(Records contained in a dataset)
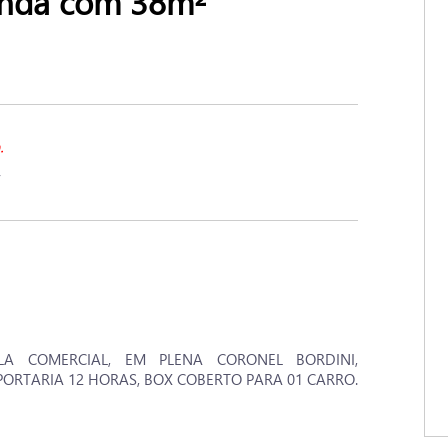
nda com 38m²
7
ALA COMERCIAL, EM PLENA CORONEL BORDINI,
PORTARIA 12 HORAS, BOX COBERTO PARA 01 CARRO.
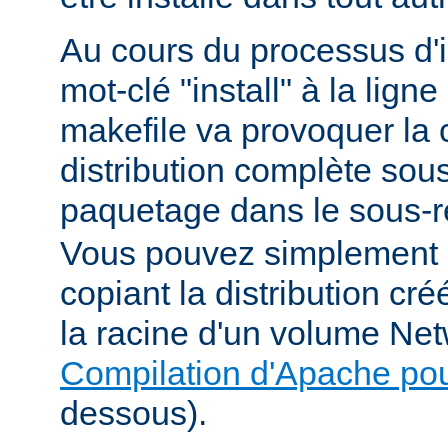
Au cours du processus d'in
mot-clé "install" à la li
makefile va provoquer la 
distribution complète sou
paquetage dans le sous-r
Vous pouvez simplement i
copiant la distribution c
la racine d'un volume Net
Compilation d'Apache po
dessous).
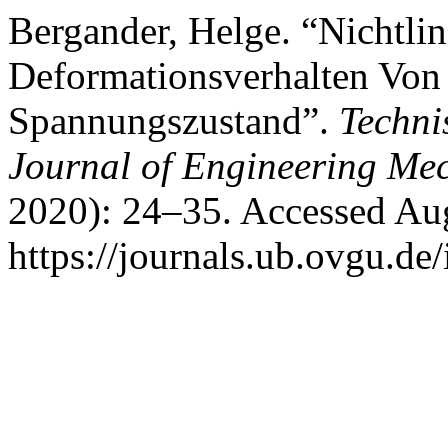
Bergander, Helge. “Nichtlin
Deformationsverhalten Vo
Spannungszustand”.
Techni
Journal of Engineering Me
2020): 24–35. Accessed Aug
https://journals.ub.ovgu.de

*Prompt*: Apply a filter for "distribution" to the entries and show each line that passes.

*Response to this exercise*:
distribution complète sou
copiant la distribution c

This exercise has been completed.